■ **WHAT IS BEING ASKED**
Every line of the listing belongs in your answer exactly as written; the images do not.

+++ EXERCISE INPUTS

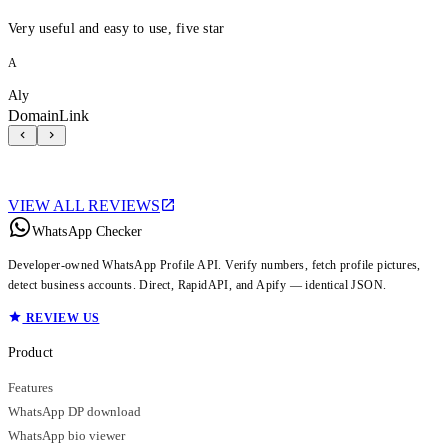
Very useful and easy to use, five star
A
Aly
DomainLink
VIEW ALL REVIEWS
WhatsApp Checker
Developer-owned WhatsApp Profile API. Verify numbers, fetch profile pictures,
detect business accounts. Direct, RapidAPI, and Apify — identical JSON.
REVIEW US
Product
Features
WhatsApp DP download
WhatsApp bio viewer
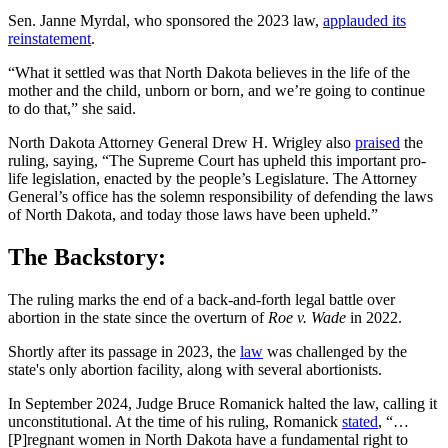
Sen. Janne Myrdal, who sponsored the 2023 law,
applauded its
reinstatement
.
“What it settled was that North Dakota believes in the life of the
mother and the child, unborn or born, and we’re going to continue
to do that,” she said.
North Dakota Attorney General Drew H. Wrigley also
praised
the
ruling, saying, “The Supreme Court has upheld this important pro-
life legislation, enacted by the people’s Legislature. The Attorney
General’s office has the solemn responsibility of defending the laws
of North Dakota, and today those laws have been upheld.”
The Backstory:
The ruling marks the end of a back-and-forth legal battle over
abortion in the state since the overturn of
Roe v. Wade
in 2022.
Shortly after its passage in 2023, the
law
was challenged by the
state's only abortion facility, along with several abortionists.
In September 2024, Judge Bruce Romanick halted the law, calling it
unconstitutional. At the time of his ruling, Romanick
stated
, “…
[P]regnant women in North Dakota have a fundamental right to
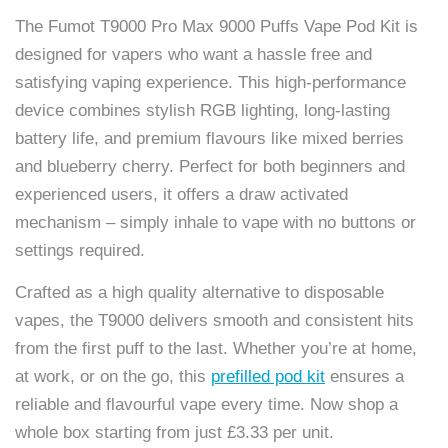
The Fumot T9000 Pro Max 9000 Puffs Vape Pod Kit is
designed for vapers who want a hassle free and
satisfying vaping experience. This high-performance
device combines stylish RGB lighting, long-lasting
battery life, and premium flavours like mixed berries
and blueberry cherry. Perfect for both beginners and
experienced users, it offers a draw activated
mechanism – simply inhale to vape with no buttons or
settings required.
Crafted as a high quality alternative to disposable
vapes, the T9000 delivers smooth and consistent hits
from the first puff to the last. Whether you’re at home,
at work, or on the go, this
prefilled pod kit
ensures a
reliable and flavourful vape every time. Now shop a
whole box starting from just £3.33 per unit.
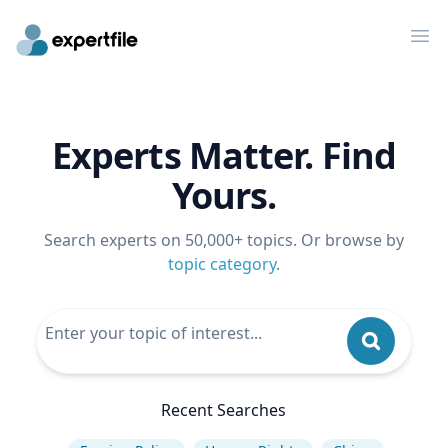
Op
Experts Matter. Find
Yours.
Search experts on 50,000+ topics. Or browse by
topic category
.
Recent Searches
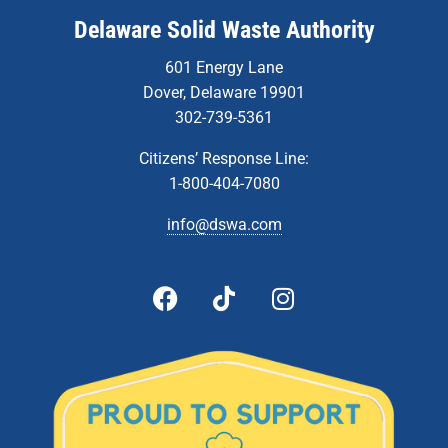
Delaware Solid Waste Authority
601 Energy Lane
Dover, Delaware 19901
302-739-5361
Citizens’ Response Line:
1-800-404-7080
info@dswa.com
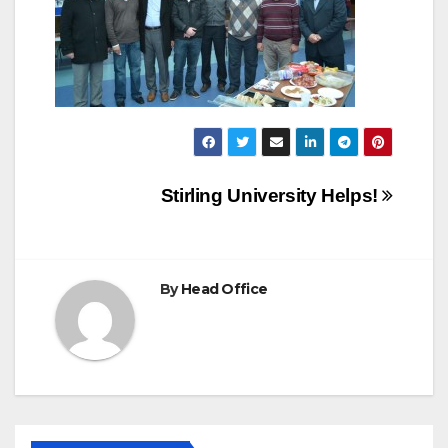
Post
Stirling University Helps!
navigation
By
Head Office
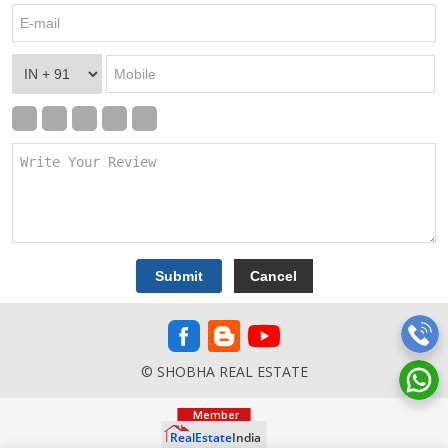
© SHOBHA REAL ESTATE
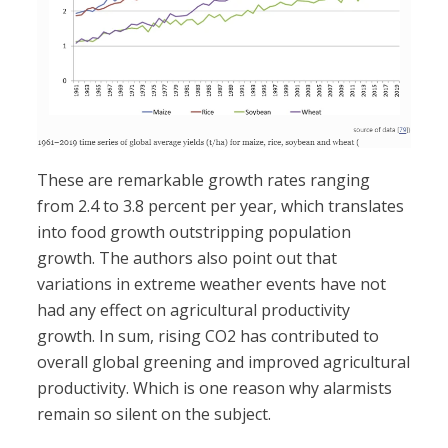
These are remarkable growth rates ranging
from 2.4 to 3.8 percent per year, which translates
into food growth outstripping population
growth. The authors also point out that
variations in extreme weather events have not
had any effect on agricultural productivity
growth. In sum, rising CO2 has contributed to
overall global greening and improved agricultural
productivity. Which is one reason why alarmists
remain so silent on the subject.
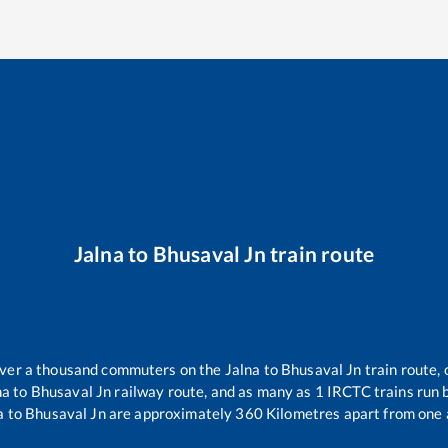
Jalna
to
Bhusaval Jn
train route
 over a thousand commuters on the
Jalna
to
Bhusaval Jn
train route, 
na
to
Bhusaval Jn
railway route, and as many as
1
IRCTC trains run b
a
to
Bhusaval Jn
are approximately
360
Kilometres apart from one 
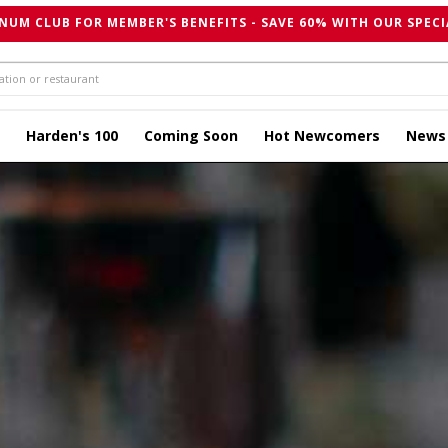
NUM CLUB FOR MEMBER'S BENEFITS - SAVE 60% WITH OUR SPECI
Harden's 100
Coming Soon
Hot Newcomers
News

++++++

■ **TASK RESULT**
Very useful and easy to use, five star
A
Aly
DomainLink
VIEW ALL REVIEWS
WhatsApp Checker
Developer-owned WhatsApp Profile API. Verify numbers, fetch profile pictures,
detect business accounts. Direct, RapidAPI, and Apify — identical JSON.
REVIEW US
Product
Features
WhatsApp DP download
WhatsApp bio viewer
Sen. Janne Myrdal, who sponsored the 2023 law,
applauded its
reinstatement
.
“What it settled was that North Dakota believes in the life of the
mother and the child, unborn or born, and we’re going to continue
to do that,” she said.
North Dakota Attorney General Drew H. Wrigley also
praised
the
ruling, saying, “The Supreme Court has upheld this important pro-
life legislation, enacted by the people’s Legislature. The Attorney
General’s office has the solemn responsibility of defending the laws
of North Dakota, and today those laws have been upheld.”
The Backstory:
The ruling marks the end of a back-and-forth legal battle over
abortion in the state since the overturn of
Roe v. Wade
in 2022.
Shortly after its passage in 2023, the
law
was challenged by the
state's only abortion facility, along with several abortionists.
In September 2024, Judge Bruce Romanick halted the law, calling it
unconstitutional. At the time of his ruling, Romanick
stated
, “…
[P]regnant women in North Dakota have a fundamental right to
The Fumot T9000 Pro Max 9000 Puffs Vape Pod Kit is
designed for vapers who want a hassle free and
satisfying vaping experience. This high-performance
device combines stylish RGB lighting, long-lasting
battery life, and premium flavours like mixed berries
and blueberry cherry. Perfect for both beginners and
experienced users, it offers a draw activated
mechanism – simply inhale to vape with no buttons or
settings required.
Crafted as a high quality alternative to disposable
vapes, the T9000 delivers smooth and consistent hits
from the first puff to the last. Whether you’re at home,
at work, or on the go, this
prefilled pod kit
ensures a
reliable and flavourful vape every time. Now shop a
whole box starting from just £3.33 per unit.
Op
Experts Matter. Find
Yours.
Search experts on 50,000+ topics. Or browse by
topic category
.
Recent Searches
Delaware Solid Waste Authority
601 Energy Lane
Dover, Delaware 19901
302-739-5361
Citizens’ Response Line:
1-800-404-7080
info@dswa.com
Post
Stirling University Helps!
navigation
By
Head Office
© SHOBHA REAL ESTATE
These are remarkable growth rates ranging
from 2.4 to 3.8 percent per year, which translates
into food growth outstripping population
growth. The authors also point out that
variations in extreme weather events have not
had any effect on agricultural productivity
growth. In sum, rising CO2 has contributed to
overall global greening and improved agricultural
productivity. Which is one reason why alarmists
remain so silent on the subject.
Jalna
to
Bhusaval Jn
train route
 over a thousand commuters on the
Jalna
to
Bhusaval Jn
train route, 
na
to
Bhusaval Jn
railway route, and as many as
1
IRCTC trains run b
a
to
Bhusaval Jn
are approximately
360
Kilometres apart from one 
NUM CLUB FOR MEMBER'S BENEFITS - SAVE 60% WITH OUR SPECI
Harden's 100
Coming Soon
Hot Newcomers
News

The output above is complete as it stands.